▶ _DESCRIPTION OF THE TASK_
The expected answer is the set of lines in the data below between the line holding "現在シニアへの道を爆進中です・・・（笑）" and the line holding "小池整体はNo セクハラ！", inclusive, written out exactly.
──────── MATERIAL SUPPLIED
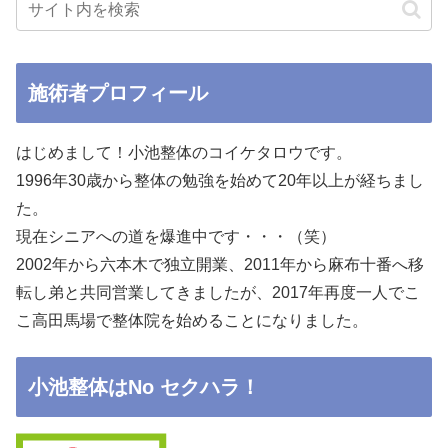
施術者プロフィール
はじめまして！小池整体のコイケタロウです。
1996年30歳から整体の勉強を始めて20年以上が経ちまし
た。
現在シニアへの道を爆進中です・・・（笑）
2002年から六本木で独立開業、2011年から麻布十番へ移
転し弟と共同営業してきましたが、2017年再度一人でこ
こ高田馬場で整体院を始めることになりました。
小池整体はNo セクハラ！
────────────────
──────── MATERIAL SUPPLIED
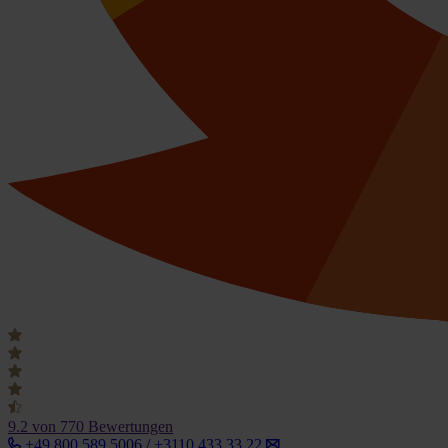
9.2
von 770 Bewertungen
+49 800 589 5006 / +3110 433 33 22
────────────────
▶ _PROBLEM SOLUTION_
現在シニアへの道を爆進中です・・・（笑）
2002年から六本木で独立開業、2011年から麻布十番へ移
転し弟と共同営業してきましたが、2017年再度一人でこ
こ高田馬場で整体院を始めることになりました。
小池整体はNo セクハラ！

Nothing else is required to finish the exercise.